Question

Four nuclei of an element undergo fusion to form a heavier nucleus, with a release of energy. Which of the two – the parent or the daughter nucleus – would have higher binding energy per nucleon?

Answer 1

We know that the binding energy per nucleon of a nucleus is directly proportional to the nucleus’s stability since the greater the value of mass defect, the greater the value of binding energy per nucleon. So, the more stable nucleus will have a higher binding energy per nucleon.

Complete answer:
When four nuclei of an atom fuse with each other to form a heavier nucleus, along with the emission of energy, the sum of the parent nuclei’s individual masses are greater than the mass of the daughter nucleus.
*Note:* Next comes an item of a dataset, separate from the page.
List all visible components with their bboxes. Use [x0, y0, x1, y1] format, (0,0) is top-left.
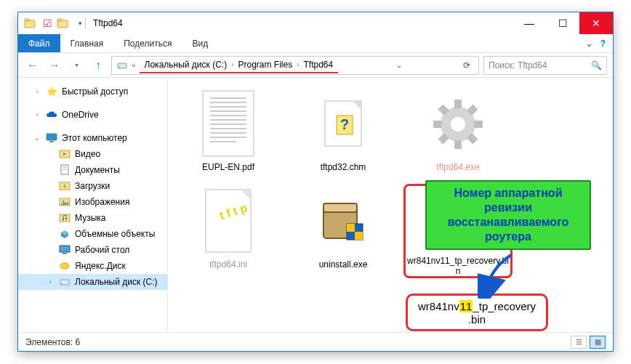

This difference in the mass of the nuclei is referred to as the mass defect.
Now, we know, the binding energy per nucleon is directly proportional to the mass defect. The mass defect multiplied by the square of the speed of light is known as the binding energy of the daughter nucleus.
So, we must provide energy from outside, equal to the binding energy, to split the daughter nucleus into the parent nuclei.
Here in the given problem, the bigger nuclei are more stable than the four fused parent nuclei. Consequently, the binding energy per nucleon of the bigger daughter nucleus will be higher than the binding energy per nucleon of the four lighter parent nuclei.

Additional information:
When each nucleon acquires an average binding energy of $8MeV$ , the nucleus becomes most stable.

Note: The stability of the nucleus can be compared with a liquid drop. A large liquid drop tends to break up into smaller drops, whereas a large number of small drops tend to join to form a large drop. Similarly, a large nucleus (like ${U^{238}}$ ) and small nucleus (like ${H^2}$ ) both are unstable.